Posts Tagged ‘apprendista’

luna, castello, uccello e personaggiGregorio era addetto alla corrispondenza. Come ogni mattino prese a girare di ufficio in ufficio lasciando rapido le buste nelle vaschette di plastica delle scrivanie.
Un rapido: “Scusate” – seguito da un altrettanto rapido – “…giorno“.
Poi chiudeva silenziosamente e con cura la porta dietro sé per andare a bussare educatamente alla successiva. Lungo il corridoio si permetteva di fischiettare un motivo sottovoce. Quel motivo che, come ogni mattina, l’aveva accolto al suo svegliarsi. Ogni giorno diverso. Fischiettava, anzi sibilava.
Faceva quel lavoro con serena gioia e questo negava alla ripetitività del gesto qualsiasi appesantimento, stanchezza. Tutti avevano simpatia per quel ragazzo rubizzo e lui cercava di essere gentile con tutti; sempre pronto a fornire piccoli servizi extra. Mai invadente.
A molti, con la posta, lasciava il giornale. Verso qualcuno, nei cui confronti sentiva maggior confidenza, lanciava un appena ardito “Il tempo sembra mettersi al meglio“. Oppure (al caso) un: “Speriamo che il tempo si mantenga“. Ricordava sempre i titoli e sapeva chi si compiaceva nel sentire nella sua voce quel “dottore” assumere un tono più alto e rispettoso o una maggior enfasi. Non si dimenticava mai di festeggiare i rientri dalle ferie con un sorridente: “Ben tornato“.

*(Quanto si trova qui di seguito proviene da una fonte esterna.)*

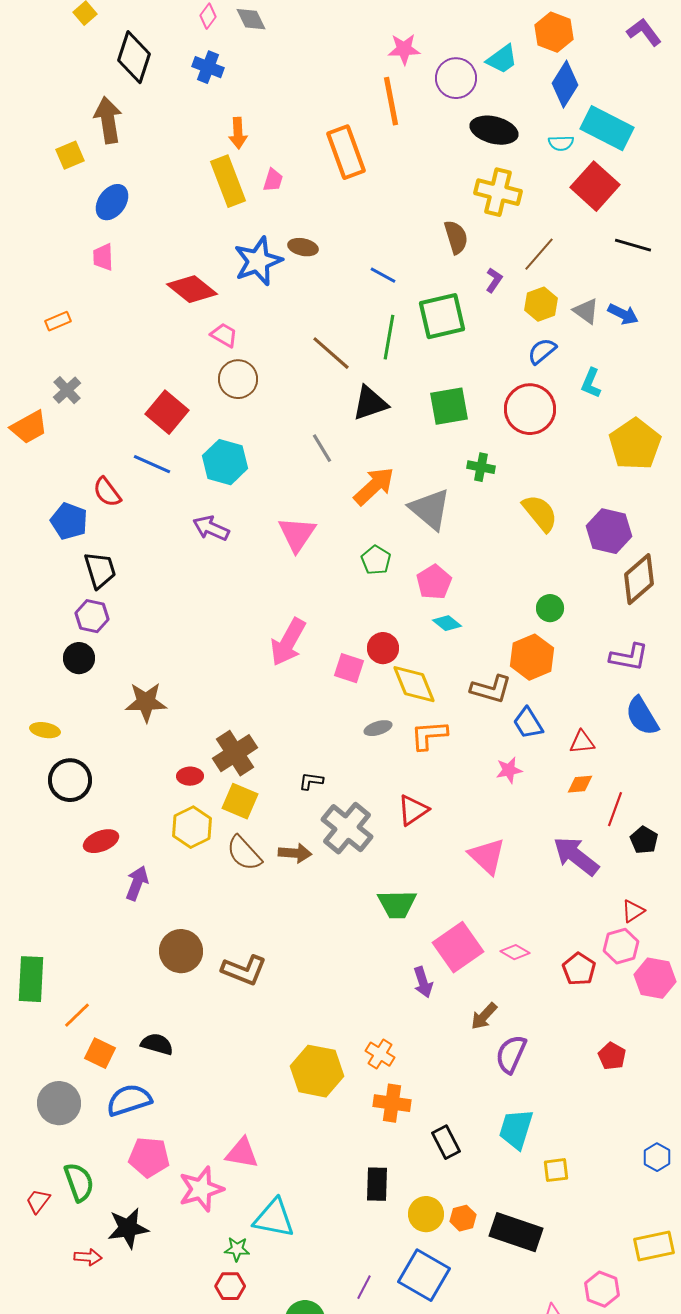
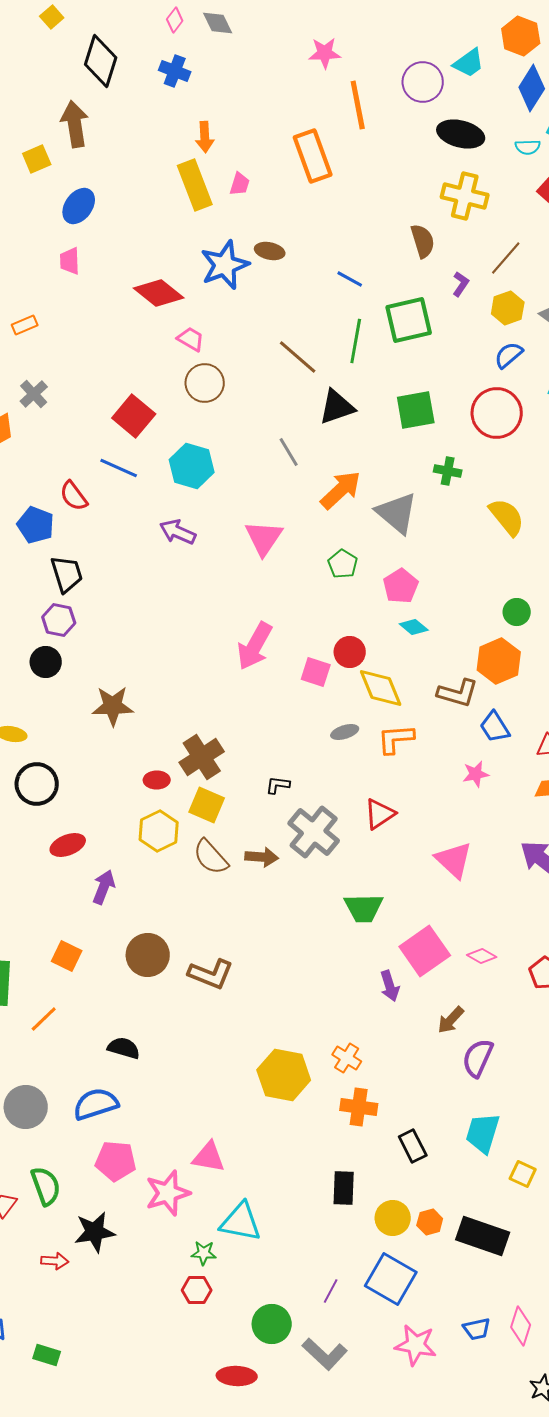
pink star: (404, 49) -> (325, 53), moved
orange square: (100, 1053) -> (67, 956), moved
yellow square: (556, 1170) -> (523, 1174), turned 32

In men che non si dica si era guadagnato il permesso di prendere il caffè alle 10,30 dalla macchina posta in ufficio progetti. Questo certo perché sul suo lavoro, sebbene semplice, egli metteva la massima cura e attenzione.
Ma quel mattino si sentiva, se era possibile, più allegro del solito. Aveva fatto l’usuale colazione abbondante e seppure una leggera stanchezza affiorasse si sentiva leggero. Il canto che il risveglio gli aveva legato alle labbra era pur esso allegro, un allegro motivo della pubblicità. La sera prima si era recato con Irma, per la prima volta, a teatro.

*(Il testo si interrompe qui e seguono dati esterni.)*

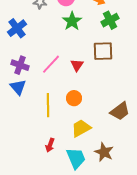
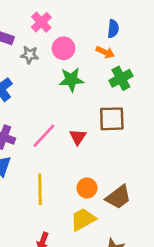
green star: (72, 21) -> (71, 80), turned 30
orange circle: (74, 98) -> (87, 188), moved
brown trapezoid: (120, 111) -> (118, 197), moved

Tutto gli era sembrato bello, lassù, dal loggione. Le luci, il tramestio prima dell’inizio e il chiacchierio in platea; e lo stesso riconoscere laggiù, eleganti, i suoi, per così dire, se poteva permettersi, colleghi. Aveva provato un leggero senso di correità e familiarizzazione. Aveva abbracciato teneramente la sua ragazza e aveva seguito con attenzione tutto lo spettacolo tenendole la mano. Forse quella era la felicità.

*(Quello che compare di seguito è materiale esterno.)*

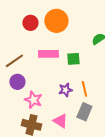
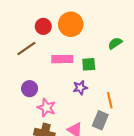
brown line: (14, 61) -> (26, 49), moved
orange line: (84, 89) -> (110, 100), moved
purple star: (65, 90) -> (80, 88), moved

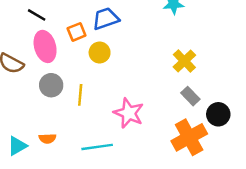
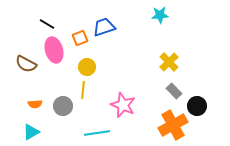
yellow circle: (100, 53) -> (87, 67), moved
gray circle: (51, 85) -> (63, 106), moved
orange semicircle: (48, 139) -> (35, 104), moved

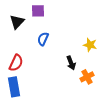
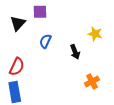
yellow star: (90, 45) -> (95, 34), moved
black arrow: (71, 63) -> (75, 52), moved

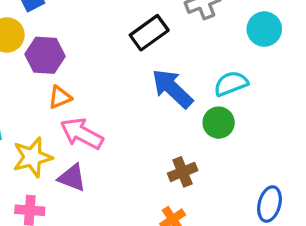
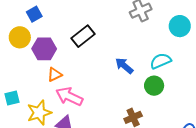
black rectangle: (149, 33) -> (83, 36), moved
blue arrow: (172, 88) -> (124, 66), size x0.7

Certo il suo gesto era solo più febbrile (quel mattino) e così cercava più spesso l’orologio. Poi si ricomponeva ed entrava nella stanza successiva. Ma quando entrò nell’ufficio economato dai frammenti ebbe modo di accorgersi che stavano parlando della commedia vista la sera prima. Si attardò solo un attimo sulla soglia per ricostruire almeno un brandello di quel colloquio. O forse per non interromperlo. Ma quel che bastava per rimanere sorpreso che il dottor De Santi si fosse distratto – come lo stesso diceva – e si fosse lasciato sfuggire quel particolare eppure importante. Gli sembrava enorme. Gli sembrava quasi non avesse capito …anzi; certo. Ma poi quella era una sottigliezza che forse solo in una mente allenata con cura (come si dice: un palato fine) o una attenzione massima come la sua, cioè come quella richiesta a chi si reca per la prima volta ad uno spettacolo simile (e ne è disponibile senza superficiale arroganza), poteva trovare. Eppure il dottor De Santi gli era sempre sembrato persona così affabile e (per questo) sensibile; affidabile.
Avrebbe voluto, anzi, egli stesso chiedergli delle spiegazioni, ma certo non era il caso di intromettersi, di lasciar affiorare tanta arroganza; di permettersi.
Prese le lettere che ancora gli rimanevano e uscì, ma nell’uscire si lasciò scappare un sorriso e un: “Proprio una bella commedia“.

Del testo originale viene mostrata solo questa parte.